第52話 積み重ねた情報の価値
「まったく。ここに来るまでに君は、君のできる手を全て打って来たという訳か」
「その通りです」
私は胸を張って頷く。
いくら聖女であっても十二の少女が考え着くものではない。現に前回の私は危機感に気づくことなく、近しいローワン達を失った悲しみに暮れていた。一度失ってしまった現実を知るからこそ、強かで柔軟に策を巡らすことが出来た。
もっとも私自身、いざという時の機転は利くが、様々な思惑の絡んだ陰謀劇を組み立てられるような軍師タイプという訳ではない。基本的には正攻法で挑むのが、私のスタイルだ。
ルークのような参謀や軍師タイプから見れば、私の行動はさぞ異質で生産性が低くメリットがないように思うだろう。だが何事も損得勘定だけで、物事が決まるわけではない。
「ルーク殿は、この提案をどう考えているのだろうか」
「……悪くはない」
(やった……!)
ルークの言葉に私は心の中で喜ぶが、彼の表情が硬いことに違和感を覚えた。悔しそうにするわけでもなく、彼はただあるがままの事実を受け入れていく。そこに私情を挟まないことが、妙に胸をざわつかせた。
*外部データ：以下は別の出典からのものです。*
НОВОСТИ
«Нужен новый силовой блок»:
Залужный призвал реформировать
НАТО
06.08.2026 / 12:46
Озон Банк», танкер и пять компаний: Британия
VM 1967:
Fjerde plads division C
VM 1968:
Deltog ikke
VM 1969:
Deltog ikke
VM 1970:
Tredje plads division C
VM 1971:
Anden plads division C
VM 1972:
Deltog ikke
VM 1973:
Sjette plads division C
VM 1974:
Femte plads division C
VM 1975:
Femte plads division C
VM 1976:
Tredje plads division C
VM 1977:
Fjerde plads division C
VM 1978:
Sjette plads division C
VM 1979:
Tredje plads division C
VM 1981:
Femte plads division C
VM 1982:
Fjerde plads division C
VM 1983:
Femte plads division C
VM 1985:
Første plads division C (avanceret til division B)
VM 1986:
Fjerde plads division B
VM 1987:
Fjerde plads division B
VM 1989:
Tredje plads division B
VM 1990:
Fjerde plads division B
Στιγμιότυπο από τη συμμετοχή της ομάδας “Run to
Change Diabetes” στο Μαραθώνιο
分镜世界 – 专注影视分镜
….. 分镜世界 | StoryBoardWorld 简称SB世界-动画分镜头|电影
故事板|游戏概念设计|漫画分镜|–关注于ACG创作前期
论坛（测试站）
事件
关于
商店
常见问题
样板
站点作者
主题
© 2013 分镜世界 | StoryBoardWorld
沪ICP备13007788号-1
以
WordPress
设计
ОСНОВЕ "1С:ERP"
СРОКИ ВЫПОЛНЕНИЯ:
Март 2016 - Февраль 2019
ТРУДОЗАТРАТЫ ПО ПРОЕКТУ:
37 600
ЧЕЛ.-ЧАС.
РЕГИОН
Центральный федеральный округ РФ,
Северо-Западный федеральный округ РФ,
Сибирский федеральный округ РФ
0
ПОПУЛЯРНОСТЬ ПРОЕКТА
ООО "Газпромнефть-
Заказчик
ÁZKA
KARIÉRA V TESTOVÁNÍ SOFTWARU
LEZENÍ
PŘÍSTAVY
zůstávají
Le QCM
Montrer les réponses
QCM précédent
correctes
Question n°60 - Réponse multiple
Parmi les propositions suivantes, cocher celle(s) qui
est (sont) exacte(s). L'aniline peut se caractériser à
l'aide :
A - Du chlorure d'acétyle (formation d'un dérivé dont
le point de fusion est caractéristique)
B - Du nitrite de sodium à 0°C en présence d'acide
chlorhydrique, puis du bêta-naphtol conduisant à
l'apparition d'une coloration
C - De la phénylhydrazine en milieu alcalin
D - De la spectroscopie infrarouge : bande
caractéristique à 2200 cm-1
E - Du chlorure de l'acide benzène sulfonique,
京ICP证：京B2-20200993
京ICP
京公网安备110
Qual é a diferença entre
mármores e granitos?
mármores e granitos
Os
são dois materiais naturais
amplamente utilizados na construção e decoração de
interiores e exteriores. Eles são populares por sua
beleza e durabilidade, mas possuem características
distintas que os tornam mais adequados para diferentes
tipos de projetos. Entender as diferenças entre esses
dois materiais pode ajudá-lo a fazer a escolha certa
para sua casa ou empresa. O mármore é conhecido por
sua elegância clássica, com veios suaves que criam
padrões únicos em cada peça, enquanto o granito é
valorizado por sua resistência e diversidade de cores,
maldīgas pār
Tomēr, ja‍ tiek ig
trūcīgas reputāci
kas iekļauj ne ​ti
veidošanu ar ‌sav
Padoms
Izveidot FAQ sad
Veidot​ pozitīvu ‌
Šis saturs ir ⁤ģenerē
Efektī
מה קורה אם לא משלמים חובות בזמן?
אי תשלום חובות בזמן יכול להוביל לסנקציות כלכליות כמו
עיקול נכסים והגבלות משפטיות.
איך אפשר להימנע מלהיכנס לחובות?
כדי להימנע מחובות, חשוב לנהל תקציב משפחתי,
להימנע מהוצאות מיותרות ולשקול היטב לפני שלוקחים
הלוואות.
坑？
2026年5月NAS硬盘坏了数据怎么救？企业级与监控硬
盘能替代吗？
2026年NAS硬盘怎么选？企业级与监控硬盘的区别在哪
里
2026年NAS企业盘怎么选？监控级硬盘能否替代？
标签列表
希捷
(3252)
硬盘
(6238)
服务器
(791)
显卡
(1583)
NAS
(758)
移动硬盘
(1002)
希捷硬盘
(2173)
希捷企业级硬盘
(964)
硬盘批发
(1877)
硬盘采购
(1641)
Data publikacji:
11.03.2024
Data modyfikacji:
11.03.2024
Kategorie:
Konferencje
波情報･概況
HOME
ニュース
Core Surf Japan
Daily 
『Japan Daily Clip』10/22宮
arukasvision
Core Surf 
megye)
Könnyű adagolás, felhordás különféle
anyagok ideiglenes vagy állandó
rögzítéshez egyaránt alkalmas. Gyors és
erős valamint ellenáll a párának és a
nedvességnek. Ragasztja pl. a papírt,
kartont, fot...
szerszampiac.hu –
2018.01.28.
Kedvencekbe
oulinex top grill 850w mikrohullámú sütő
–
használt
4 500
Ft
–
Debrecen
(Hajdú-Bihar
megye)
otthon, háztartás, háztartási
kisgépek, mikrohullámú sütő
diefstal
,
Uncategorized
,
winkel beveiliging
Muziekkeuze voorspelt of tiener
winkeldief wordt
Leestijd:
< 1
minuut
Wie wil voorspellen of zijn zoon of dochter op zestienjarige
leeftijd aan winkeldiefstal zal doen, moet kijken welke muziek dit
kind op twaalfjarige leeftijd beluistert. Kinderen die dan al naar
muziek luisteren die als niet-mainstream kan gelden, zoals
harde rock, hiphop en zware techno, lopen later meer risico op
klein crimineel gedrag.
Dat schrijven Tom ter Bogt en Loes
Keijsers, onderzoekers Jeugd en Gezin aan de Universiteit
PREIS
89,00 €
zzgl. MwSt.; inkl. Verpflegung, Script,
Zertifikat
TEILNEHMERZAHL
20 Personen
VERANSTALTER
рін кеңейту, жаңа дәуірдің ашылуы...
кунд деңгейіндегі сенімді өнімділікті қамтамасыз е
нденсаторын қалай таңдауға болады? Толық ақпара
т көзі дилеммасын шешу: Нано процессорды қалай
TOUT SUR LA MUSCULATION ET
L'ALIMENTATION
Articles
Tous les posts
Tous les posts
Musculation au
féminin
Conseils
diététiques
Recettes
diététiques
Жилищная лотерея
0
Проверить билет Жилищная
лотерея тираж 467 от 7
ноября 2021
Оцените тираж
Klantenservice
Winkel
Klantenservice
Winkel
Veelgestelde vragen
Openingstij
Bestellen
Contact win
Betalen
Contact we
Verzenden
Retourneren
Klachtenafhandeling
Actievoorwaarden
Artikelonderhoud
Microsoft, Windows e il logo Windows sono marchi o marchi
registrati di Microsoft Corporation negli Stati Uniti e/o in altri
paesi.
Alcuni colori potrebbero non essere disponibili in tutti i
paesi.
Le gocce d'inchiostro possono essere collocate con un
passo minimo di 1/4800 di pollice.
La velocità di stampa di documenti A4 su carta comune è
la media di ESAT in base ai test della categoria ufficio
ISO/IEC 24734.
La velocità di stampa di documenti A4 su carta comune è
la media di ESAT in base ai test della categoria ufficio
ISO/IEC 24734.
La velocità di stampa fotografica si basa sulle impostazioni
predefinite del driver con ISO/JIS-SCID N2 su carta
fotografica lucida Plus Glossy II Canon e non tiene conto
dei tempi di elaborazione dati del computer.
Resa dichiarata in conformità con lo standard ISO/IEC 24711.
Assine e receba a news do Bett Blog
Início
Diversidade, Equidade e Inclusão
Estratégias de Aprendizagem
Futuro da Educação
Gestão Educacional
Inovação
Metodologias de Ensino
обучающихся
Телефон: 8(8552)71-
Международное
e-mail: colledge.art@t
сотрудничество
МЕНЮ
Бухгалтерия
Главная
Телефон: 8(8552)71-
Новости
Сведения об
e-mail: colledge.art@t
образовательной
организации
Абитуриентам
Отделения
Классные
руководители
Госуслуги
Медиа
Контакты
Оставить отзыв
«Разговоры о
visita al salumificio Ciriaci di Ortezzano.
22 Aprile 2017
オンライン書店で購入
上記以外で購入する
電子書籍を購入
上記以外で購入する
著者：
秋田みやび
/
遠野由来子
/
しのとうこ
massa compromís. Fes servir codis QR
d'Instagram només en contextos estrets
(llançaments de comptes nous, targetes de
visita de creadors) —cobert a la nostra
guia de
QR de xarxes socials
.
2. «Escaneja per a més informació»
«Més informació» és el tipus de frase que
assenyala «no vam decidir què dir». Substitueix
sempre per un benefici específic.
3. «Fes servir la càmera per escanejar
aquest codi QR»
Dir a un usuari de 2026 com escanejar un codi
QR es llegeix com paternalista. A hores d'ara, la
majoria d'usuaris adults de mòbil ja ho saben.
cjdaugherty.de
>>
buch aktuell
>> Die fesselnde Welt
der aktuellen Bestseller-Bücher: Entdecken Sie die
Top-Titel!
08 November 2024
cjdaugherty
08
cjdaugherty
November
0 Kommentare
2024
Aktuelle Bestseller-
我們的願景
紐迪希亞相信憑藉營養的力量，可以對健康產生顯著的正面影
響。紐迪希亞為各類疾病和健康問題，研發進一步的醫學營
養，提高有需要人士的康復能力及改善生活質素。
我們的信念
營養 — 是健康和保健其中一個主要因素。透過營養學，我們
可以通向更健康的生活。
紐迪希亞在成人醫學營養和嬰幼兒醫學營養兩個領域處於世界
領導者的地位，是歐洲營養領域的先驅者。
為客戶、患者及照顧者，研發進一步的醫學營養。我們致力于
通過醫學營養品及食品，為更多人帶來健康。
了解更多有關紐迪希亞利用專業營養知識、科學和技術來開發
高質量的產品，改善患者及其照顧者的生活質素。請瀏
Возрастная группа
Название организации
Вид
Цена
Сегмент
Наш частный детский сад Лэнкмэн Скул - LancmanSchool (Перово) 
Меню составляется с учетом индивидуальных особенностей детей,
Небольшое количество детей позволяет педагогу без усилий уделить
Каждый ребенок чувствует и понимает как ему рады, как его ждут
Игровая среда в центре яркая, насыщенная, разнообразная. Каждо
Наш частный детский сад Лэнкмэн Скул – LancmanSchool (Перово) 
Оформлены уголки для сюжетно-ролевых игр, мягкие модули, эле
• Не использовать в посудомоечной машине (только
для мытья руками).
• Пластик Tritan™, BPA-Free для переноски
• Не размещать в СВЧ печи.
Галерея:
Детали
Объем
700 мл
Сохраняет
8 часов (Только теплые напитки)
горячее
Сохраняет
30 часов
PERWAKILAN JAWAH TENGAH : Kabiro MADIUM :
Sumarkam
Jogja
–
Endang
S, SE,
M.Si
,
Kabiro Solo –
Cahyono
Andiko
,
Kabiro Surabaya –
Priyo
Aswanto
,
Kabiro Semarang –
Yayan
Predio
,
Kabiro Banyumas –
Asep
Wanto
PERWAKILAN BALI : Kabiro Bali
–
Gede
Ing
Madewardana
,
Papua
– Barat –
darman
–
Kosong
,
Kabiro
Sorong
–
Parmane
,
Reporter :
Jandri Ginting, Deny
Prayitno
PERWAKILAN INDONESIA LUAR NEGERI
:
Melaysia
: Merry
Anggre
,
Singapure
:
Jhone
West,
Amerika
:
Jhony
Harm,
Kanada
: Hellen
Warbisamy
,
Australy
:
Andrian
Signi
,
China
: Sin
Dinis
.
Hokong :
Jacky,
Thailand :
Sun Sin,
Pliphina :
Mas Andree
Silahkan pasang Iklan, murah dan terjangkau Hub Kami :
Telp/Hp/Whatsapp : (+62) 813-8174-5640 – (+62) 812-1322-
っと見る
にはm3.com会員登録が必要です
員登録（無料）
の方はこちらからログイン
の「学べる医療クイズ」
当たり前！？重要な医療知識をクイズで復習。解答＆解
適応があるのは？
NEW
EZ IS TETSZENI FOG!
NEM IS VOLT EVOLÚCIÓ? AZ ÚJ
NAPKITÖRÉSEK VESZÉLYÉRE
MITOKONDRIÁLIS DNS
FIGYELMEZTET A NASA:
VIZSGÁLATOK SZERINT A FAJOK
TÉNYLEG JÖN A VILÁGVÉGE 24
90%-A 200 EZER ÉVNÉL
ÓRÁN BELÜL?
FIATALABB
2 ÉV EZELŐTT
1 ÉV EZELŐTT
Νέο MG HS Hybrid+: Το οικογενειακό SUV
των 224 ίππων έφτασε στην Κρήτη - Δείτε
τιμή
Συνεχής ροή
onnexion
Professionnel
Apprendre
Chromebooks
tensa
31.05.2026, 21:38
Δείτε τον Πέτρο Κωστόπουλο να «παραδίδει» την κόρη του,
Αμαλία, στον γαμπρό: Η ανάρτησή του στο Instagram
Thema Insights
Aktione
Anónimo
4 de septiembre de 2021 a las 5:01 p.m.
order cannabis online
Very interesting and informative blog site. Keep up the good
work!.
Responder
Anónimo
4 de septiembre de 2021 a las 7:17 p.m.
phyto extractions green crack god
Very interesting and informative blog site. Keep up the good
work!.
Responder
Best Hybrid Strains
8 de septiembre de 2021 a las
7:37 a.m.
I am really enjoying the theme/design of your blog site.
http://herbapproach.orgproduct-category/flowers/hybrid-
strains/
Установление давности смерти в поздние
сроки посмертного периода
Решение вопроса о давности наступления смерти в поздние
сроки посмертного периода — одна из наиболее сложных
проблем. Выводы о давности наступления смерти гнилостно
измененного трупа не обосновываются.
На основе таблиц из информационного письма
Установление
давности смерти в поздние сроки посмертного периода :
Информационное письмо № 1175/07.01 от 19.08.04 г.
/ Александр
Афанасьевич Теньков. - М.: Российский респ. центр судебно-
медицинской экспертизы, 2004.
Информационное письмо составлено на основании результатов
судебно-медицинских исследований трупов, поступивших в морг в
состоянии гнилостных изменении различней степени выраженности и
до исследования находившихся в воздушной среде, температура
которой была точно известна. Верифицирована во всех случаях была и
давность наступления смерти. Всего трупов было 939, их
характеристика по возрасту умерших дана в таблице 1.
「……しかし、お嬢様。これほどの情報を他国である少年に、ペラペラと話してしまってよいのもなのですか?」
レオンハルトの問いかけに私は首肯する。むしろ聞いてもらわなければ困るだ。
「ええ。情報の共有は必須でしょう」
「これも想定の範囲内と言うわけか……」
彼は苦虫を嚙み潰したように呟いた。
気づいたようだ。私がここまで懇切丁寧に、帝国の内部事情を包み隠さず告げたのは、ルークを引き入れる為だ。ここで情報を売ることも出来るが、それは聖下の信頼を著しく裏切る行為となる。そうなれば医療ギルドを設立するという長期的な計画に、軋轢が出来てしまう。
結果的に将来を見越した場合、裏切りは大きな損失となって中立国リーベに襲い掛かる。もっともあくまで裏切った場合だ。味方になってくれるのなら、中立国リーベにはさらなる繁栄と富が降ってくるのだから。どちらを天秤に賭けるか、頭のいい商人ならすぐにわかるだろう。
何より情報を流しながら、聖下と組むというやり方も出来なくはないだろうが、リスクが高いしルークがそれをやるような人間には見えなかった。あくまで私の印象だが。
(もっともここまで誘導したのは、聖下なのよね。私も途中で気づいただけだし……。ここまで見通していたなら、すごいの一言の尽きるわ)
「最初から俺、いや中立国リーベを巻き込むつもりだったのか」
私はそこまでの策士じゃないです。と言いたかったが、ここは強気でそうだった風に振る舞うことにした。
「結果的にはそうかもしれませんが、どちらにしても貴方の国に助力を求めることにはなっていました。それは今か、少し後かの違いです」
「……!」
後一手で商談を望む結果で終わらせることが出来る。そう思っていたのだが──。
「ルーク殿。少し気分転換も兼ねてチェスなどどうです? 対戦相手は……そうだな。アイシャとか」
「え?」
「ベネディックトゥス教皇? ……何を考えている?」
唐突の提案にルークは、僅かに眉を吊り上げた。対して聖下はニコニコと微笑む。
「君はアイシャの出した提案が、自分たちに都合が良すぎることに戸惑っているのだろう。君が裏切らない限り、中立国リーベに有利な条件だからね」
(しまった……。好条件過ぎたのが、こんな裏目に出るなんて!)
私は笑みを崩さずに口元を吊り上げる。背中は滝の汗が流れているが、とにもかくにも全力でこの状況を切り抜けようと思考を巡らせた。
「まあ、だからこそ罠ではないかと怪しんでいる、違うかな?」
「ええ。ここまでの事を提案する彼女のメリットが少ない。……単なるお人好しの愚者ならわかりますが」
(お人好しで悪かったですね! でもこのぐらいしないと魔物が大量発生した時のしわ寄せが私に来たんですよ! ……というか最終的にそのお人好しを処刑台に送ったのは、貴方でしたものね!)
私は叫びそうになる気持ちを抑え込み、ルークから視線を逸らした。膨れ上がる怒りを飲み込む。
「愚者かどうか、チェスでお確かめください」
挑むように私は軽く頭を下げた。これならば私の顔を見られる心配もないだろう。